Count of words: 44, count of unique words: 32
>>>> Time 0.0009189844131469727 secs.

So far so good. Both implementations work (not all results not shown above) and seem to be quite fast. The tiny text file contains only 44 words of which 32 are unique.

But when executing both implementations with a larger 16MB file with 2674582 words of which 97152 are unique…:

> .build/release/bstree ../samples/Bulk.txt ..samples/ignore-words.txt 100
...
Count of words: 2674582, count of unique words: 97152
 >>>> Time 16.52852702140808 secs.


> .build/release/bstree ../samples/Bulk.txt ..samples/ignore-words.txt 100
Count of words: 2674582, count of unique words: 97152
 >>>> Time 3.5031620264053345 secs.

You can see that the first enum based implementation took 16.5 secs to process the same file the class based implementation only took 3.5 secs to process. This is a significant difference. Why this happens?

Swift enums behave like value types. When the algorithm reads a word from the book file, it searches if it already exists in the tree. If yes, the old enum value is replaced with the new one in the tree. This results in copying the tree since it is now mutated.
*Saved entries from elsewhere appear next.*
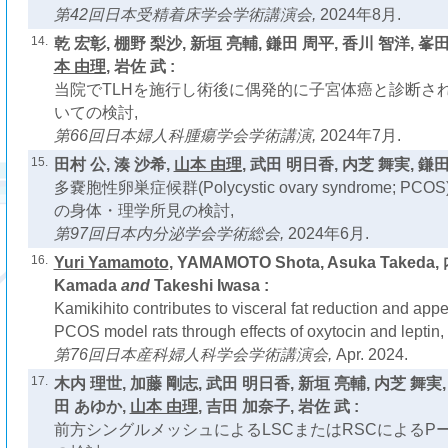
第42回日本受精着床学会学術講演会,
2024年8月.
14.
乾 宏彰, 棚野 梨沙, 新垣 亮輔, 鎌田 周平, 香川 智洋, 峯
本 由理
, 岩佐 武 :
当院でTLHを施行し術後に偶発的に子宮体癌と診断さ
いての検討,
第66回日本婦人科腫瘍学会学術講演,
2024年7月.
15.
田村 公, 湊 沙希,
山本 由理
, 武田 明日香, 内芝 舞実, 鎌田
多嚢胞性卵巣症候群(Polycystic ovary syndrome; 
の身体・理学所見の検討,
第97回日本内分泌学会学術総会,
2024年6月.
16.
Yuri Yamamoto
, YAMAMOTO Shota, Asuka Takeda,
Kamada
and
Takeshi Iwasa :
Kamikihito contributes to visceral fat reduction and appe
PCOS model rats through effects of oxytocin and leptin,
第76回日本産科婦人科学会学術講演会,
Apr. 2024.
17.
木内 理世, 加藤 剛志, 武田 明日香, 新垣 亮輔, 内芝 舞実,
田 あゆか,
山本 由理
, 吉田 加奈子, 岩佐 武 :
前方シングルメッシュによるLSCまたはRSCによるP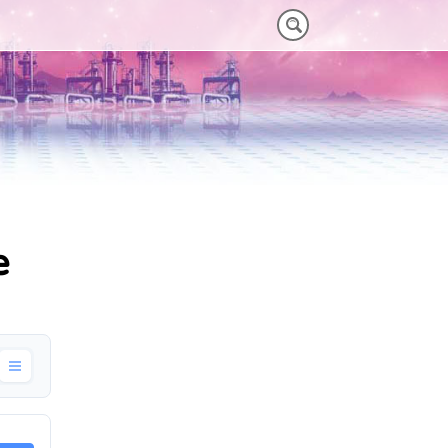
M)
 HEAVY-DUTY
VORTEILE VT PLUS-SERIE
MT-SERIE (25-75NM)
e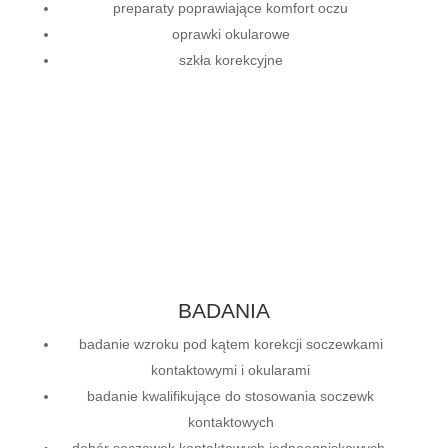
preparaty poprawiające komfort oczu
oprawki okularowe
szkła korekcyjne
BADANIA
badanie wzroku pod kątem korekcji soczewkami
kontaktowymi i okularami
badanie kwalifikujące do stosowania soczewk
kontaktowych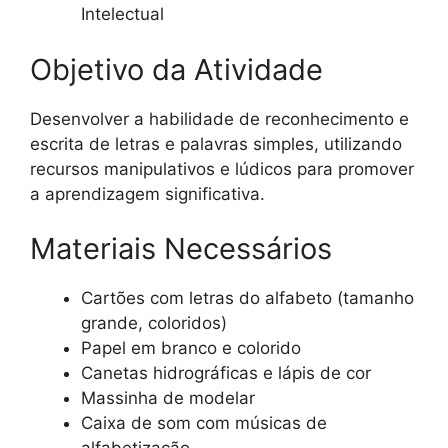
Intelectual
Objetivo da Atividade
Desenvolver a habilidade de reconhecimento e
escrita de letras e palavras simples, utilizando
recursos manipulativos e lúdicos para promover
a aprendizagem significativa.
Materiais Necessários
Cartões com letras do alfabeto (tamanho
grande, coloridos)
Papel em branco e colorido
Canetas hidrográficas e lápis de cor
Massinha de modelar
Caixa de som com músicas de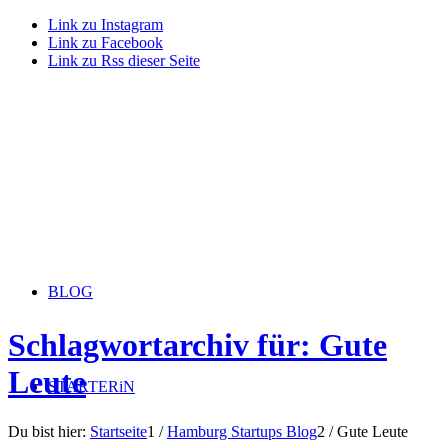
Link zu Instagram
Link zu Facebook
Link zu Rss dieser Seite
BLOG
Schlagwortarchiv für: Gute
Leute
STARTERiN
Du bist hier:
Startseite
1
/
Hamburg Startups Blog
2
/
Gute Leute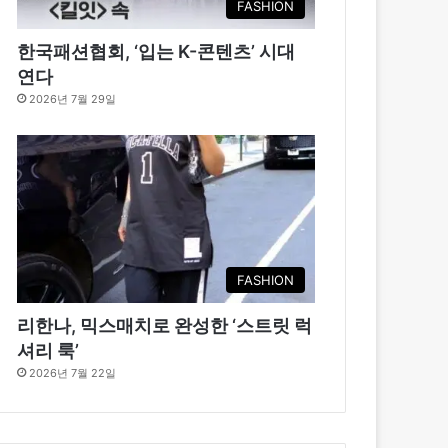
FASHION
한국패션협회, ‘입는 K-콘텐츠’ 시대
연다
2026년 7월 29일
FASHION
리한나, 믹스매치로 완성한 ‘스트릿 럭
셔리 룩’
2026년 7월 22일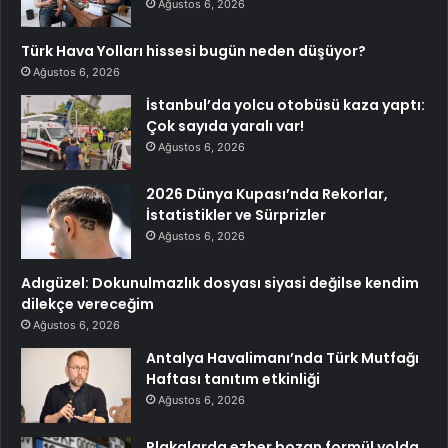
Ağustos 6, 2026
Türk Hava Yolları hissesi bugün neden düşüyor?
Ağustos 6, 2026
İstanbul’da yolcu otobüsü kaza yaptı:
Çok sayıda yaralı var!
Ağustos 6, 2026
2026 Dünya Kupası’nda Rekorlar,
İstatistikler ve Sürprizler
Ağustos 6, 2026
Adıgüzel: Dokunulmazlık dosyası siyasi değilse kendim
dilekçe vereceğim
Ağustos 6, 2026
Antalya Havalimanı’nda Türk Mutfağı
Haftası tanıtım etkinliği
Ağustos 6, 2026
Plakalarda ezber bozan formül yolda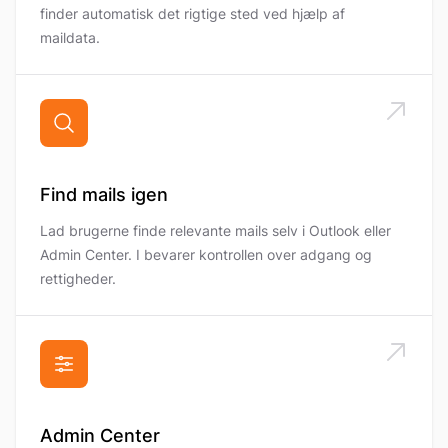
finder automatisk det rigtige sted ved hjælp af
maildata.
Find mails igen
Lad brugerne finde relevante mails selv i Outlook eller
Admin Center. I bevarer kontrollen over adgang og
rettigheder.
Admin Center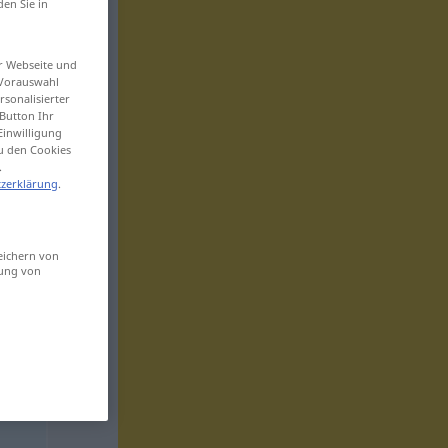
den Sie in
er Webseite und
 Vorauswahl
sonalisierter
Button Ihr
Einwilligung
zu den Cookies
.
zerklärung
.
eichern von
sung von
The Swift book says:

“All structures and enumerations are value types in Swift. This means that any structure and enumeration instances you create—and any value types they have as properties—are always copied when they’re passed around in your code.”

— Swift Language Guide

So whenever a node in the tree is modified, that results in copying the tree. When you change the tree by adding to it, the tree is copied. Using classes this does not happen. The excessive copying of the tree nodes is a performance killer when having very large data sets to handle.

There is also a performance penalty in using classes — each time a class instance is accessed, the retain / release count is updated. But as you can see, still the implementation is much faster compared to copying the structure with value types.

Summarizing, enums are a nice way to implement recursive data structures. If you have large data sets and/or the tree or tree nodes are updated often, consider using classes instead.